Настроение портилось при мысли о том, что дома мать вряд ли столько же времени возится по утрам с Вовкой, это на нее никак не было похоже, похоже было на то, что Вовка, поселившись у "дедки", беспардонно пользовался его либерализмом.

"Надо быть построже! - думал в полудреме Юрий Юрьевич. - Либерализм тоже требует дисциплины. Да еще какой!"

Так Юрий Юрьевич, оставшись один, начинал свои мысли относительно Вовки, кончал же их Бог знает чем и как - и в оптимистическом духе, и в самом пессимистическом. Он вспоминал правнука совсем маленьким и представлял его совсем взрослым... Вовка был для Юрия Юрьевича личностью загадочной, нелегкой личностью, с которой трудно было, а может быть, и невозможно найти общий язык.

Вовкин отец, Юрия Юрьевича внук, совершенно неожиданно для всей семьи, для всего рода Полесских пошел по военной линии, быстро сделал карьеру в инженерных войсках и достиг звания подполковника.
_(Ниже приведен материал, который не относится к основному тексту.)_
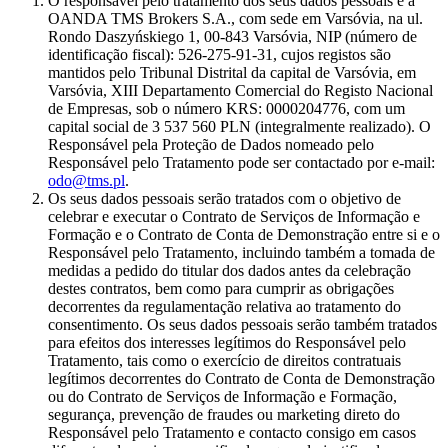
O responsável pelo tratamento dos seus dados pessoais é a
OANDA TMS Brokers S.A., com sede em Varsóvia, na ul.
Rondo Daszyńskiego 1, 00-843 Varsóvia, NIP (número de
identificação fiscal): 526-275-91-31, cujos registos são
mantidos pelo Tribunal Distrital da capital de Varsóvia, em
Varsóvia, XIII Departamento Comercial do Registo Nacional
de Empresas, sob o número KRS: 0000204776, com um
capital social de 3 537 560 PLN (integralmente realizado). O
Responsável pela Proteção de Dados nomeado pelo
Responsável pelo Tratamento pode ser contactado por e-mail:
odo@tms.pl
.
Os seus dados pessoais serão tratados com o objetivo de
celebrar e executar o Contrato de Serviços de Informação e
Formação e o Contrato de Conta de Demonstração entre si e o
Responsável pelo Tratamento, incluindo também a tomada de
medidas a pedido do titular dos dados antes da celebração
destes contratos, bem como para cumprir as obrigações
decorrentes da regulamentação relativa ao tratamento do
consentimento. Os seus dados pessoais serão também tratados
para efeitos dos interesses legítimos do Responsável pelo
Tratamento, tais como o exercício de direitos contratuais
legítimos decorrentes do Contrato de Conta de Demonstração
ou do Contrato de Serviços de Informação e Formação,
segurança, prevenção de fraudes ou marketing direto do
Responsável pelo Tratamento e contacto consigo em casos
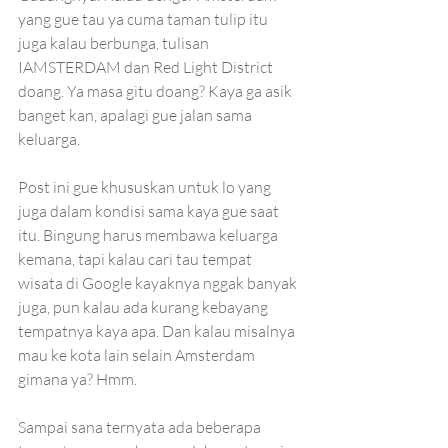
yang gue tau ya cuma taman tulip itu 
juga kalau berbunga, tulisan 
IAMSTERDAM dan Red Light District 
doang. Ya masa gitu doang? Kaya ga asik 
banget kan, apalagi gue jalan sama 
keluarga.
Post ini gue khususkan untuk lo yang 
juga dalam kondisi sama kaya gue saat 
itu. Bingung harus membawa keluarga 
kemana, tapi kalau cari tau tempat 
wisata di Google kayaknya nggak banyak 
juga, pun kalau ada kurang kebayang 
tempatnya kaya apa. Dan kalau misalnya 
mau ke kota lain selain Amsterdam 
gimana ya? Hmm. 
Sampai sana ternyata ada beberapa 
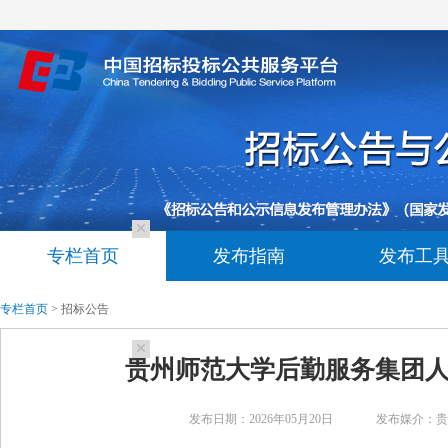
专栏首页
发布指南
发布工
专栏首页
> 招标公告
贵州师范大学后勤服务集团
发布日期：2026年05月20日
发布媒介：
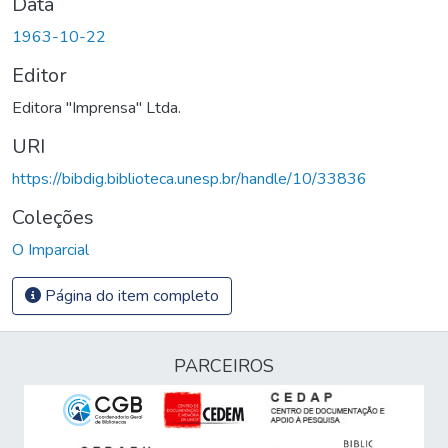
Data
1963-10-22
Editor
Editora "Imprensa" Ltda.
URI
https://bibdig.biblioteca.unesp.br/handle/10/33836
Coleções
O Imparcial
Página do item completo
PARCEIROS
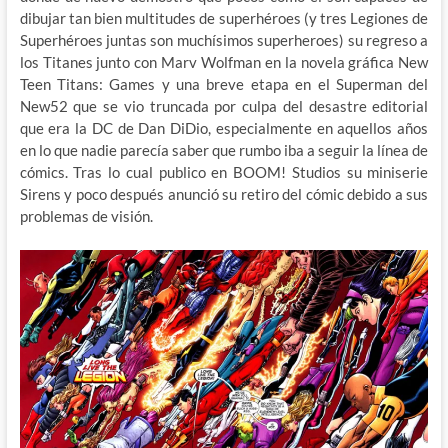
dibujar tan bien multitudes de superhéroes (y tres Legiones de
Superhéroes juntas son muchísimos superheroes) su regreso a
los Titanes junto con Marv Wolfman en la novela gráfica New
Teen Titans: Games y una breve etapa en el Superman del
New52 que se vio truncada por culpa del desastre editorial
que era la DC de Dan DiDio, especialmente en aquellos años
en lo que nadie parecía saber que rumbo iba a seguir la línea de
cómics. Tras lo cual publico en BOOM! Studios su miniserie
Sirens y poco después anunció su retiro del cómic debido a sus
problemas de visión.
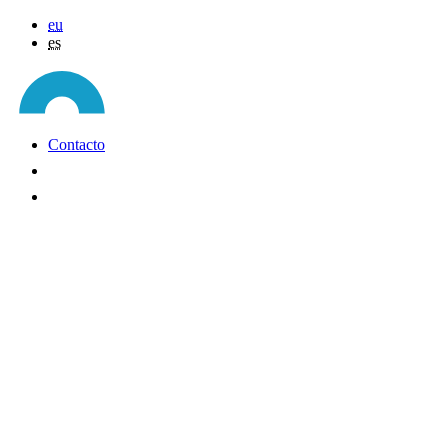
eu
es
Contacto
И Вовка лет до восьми тоже благоговейно относился к армии, страсть как любил смотреть по ТВ парады на Красной площади и, вылупив глазенки, считал:

- Р-раз-два, р-раз-два! Левой! Левой! Левой!

Когда же Вовке стукнуло восемь и он переходил в третий класс, отец неожиданно (под настойчивым влиянием жены) из армии ушел в частное предпринимательство и там тоже преуспел. Не то чтобы он был из самых-самых - он не имел виллы ни на Крите, ни под Ниццей, но, в принципе, мысль о вилле была ему не чужда. Вовка быстро охладел к военной выправке, к строевому шагу, он стал человеком вполне гражданским и таким вот загадочным, как сейчас.

Юрий Юрьевич, оставшись на два месяца лицом к лицу с правнуком, не любил думать о нем в его присутствии. Получалось, будто он подглядывает за ним в щелочку, зато в одиночестве попросту не мог от этих размышлений ни под каким предлогом уклониться.

Размышления его были сумбурны. А как иначе, если сам Вовка оказался гораздо более сумбурным, чем прадед представлял его себе издали, общаясь с ним от случая к случаю, чаще всего по воскресеньям во второй половине дня.

* * *

И все-таки Юрий Юрьевич мечтал, чтобы Вовка пошел не в своего отца военного инженера, ныне бизнесмена, - а в деда, в сына Юрия Юрьевича Гену, инженера-конструктора и эколога. Гена ведь был таким способным: в двадцать девять лет защитил докторскую диссертацию. А Вовка? Да он и в двадцать девять будет таким же шалопаем, каким был нынче, в двенадцать лет, и Юрий Юрьевич, глядя на правнука, думал: "Только бы еще хуже не был!"

Вот и все тут утешение...

Только бы хуже не было, и по утрам, поднимая Вовку с постели - великий труд! (с Геной таких хлопот никогда не было, ничего подобного) - Юрию Юрьевичу стало приходить на ум другое. Когда Вовка, не просыпаясь, посылал свою школу ко всем чертям, Юрий Юрьевич вздрагивал: "А может, правильно?!" Непутевая была Вовкина школа, чувствовалось: непутевая!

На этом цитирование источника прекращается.